Hannibal: 3.05 Contorno
This week's episode of Hannibal went straight for the source material to give audiences the first real use of a novel / film adaptation being realised on the small screen. We're no longer just in the prequel territory, not in the case of how the show is using the book Hannibal at least - and yes I realise Pazzi, Florence and the hunt for Hannibal Lecter comes after Silence Of The Lambs, but in this case it worked beautifully as one of the most memorable scenes from the book / film made its way onto Hannibal.
Alana fitted perfectly into Clarice's role from Hannibal, first in her rather graphic conversation with Mason Verger; "“I bet you got a taste of him, too. Spitters are quitters, and you don’t strike me as a quitter, Dr. Bloom.” It builds on the nastier side of Mason's character; he might have an ally in Alana but he isn't beyond using her sexual history with Hannibal for his own kicks. Secondly came that call as Alana rang Pazzi to warn him about Hannibal only for the killer - and in this case former lover - to pick up the phone. Her shock and his delight and hearing an old voice spoke volumes.
But of course the big shock was the murder of Pazzi. We had just been introduced to his wife Alias's Mia Maestro in a lovely scene where Jack shared a more simple Italian meal with the happy couple - so his demise was always inevitable, even if you hadn't seen the book or film in which he featured. Their scenes where Pazzi interviewed 'Dr Fell' and attempted to get close to the killer were tense indeed - the gift of the scold's bridle made for a great set piece. We knew full well that Hannibal had the upper hand as he delved into the history of the Pazzi family and the disemboweling of the good inspector's ancestor at the Palazzo Vecchio. The modern retelling of this gruesome event. Pazzi being hung with a noose of orange electrical cord, gutted and thrown out of the window was stunning and Alana's brief connection to Hannibal added to the whole event.
And then came Jack and the revenge-fuelled fight between them. I loved how Jack took off his shoes to close in on the killer - just as Hannibal did with Miriram Lass - and the ensuing struggle with brutal with Jack seemingly gaining the upper hand before Hannibal jumped from the window, using the strung up Pazzi's body to break his fall.

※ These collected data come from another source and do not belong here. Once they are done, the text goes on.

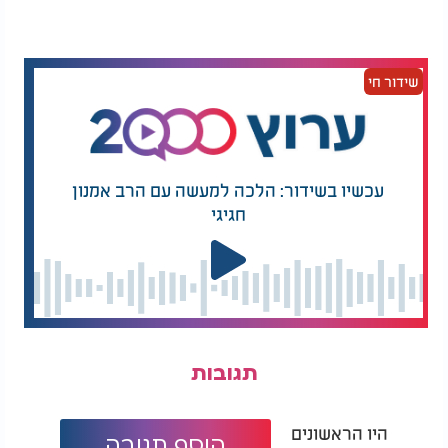
שידור חי
עכשיו בשידור: הלכה למעשה עם הרב אמנון
חגיגי
תגובות
היו הראשונים
הוסף תגובה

The only thing that didn't really work this episode was the Will and Chiyoh; perhaps it is because their motivations continue to remain suitably vague. Why is she going to Florence and why did she serve him willingly for so long> And what is Will's game? There is a sense that the the dubious nature of his motivations - will he capture, kill or join Hannibal - is getting a little lost, to the point that I need him reconnecting with the rest of the cast.
There is an argument that Bedelia is just as vague - why is she with Hannibal, eating snails seductively and discussing Will Graham and Hannibal's game? But Gillian Anderson delivers such a mesmerising performance with Mads Mikkelsen that I could watch them debate philosophically for hours.
Still, Chiyoh throwing Will from the train was shocking and this betrayal may bring him back into the fold. And Mason Verger's role from the books is coming to fruition with the deadly bounty placed on Hannibal's head having deadly consequences for Pazzi.
Everything is starting to converge on Florence and with events from the books merging with the prequel setting, Hannibal is finding a fresh take on the already fascinating retelling of the source material. Like last week, the show is finding its feet again after the heavy imbalance of symbolic imagery; it is still a little heavily used in places but Jack pouring his wife's ashes on the bridge in Florence made for a beautiful moment and thankfully there was enough plot this week to regain some of the show's old balance. Is season three getting to the heights of seasons one and two? Not yet, but the last two weeks have renewed my faith in the show and I am eagerly awaiting the next episode.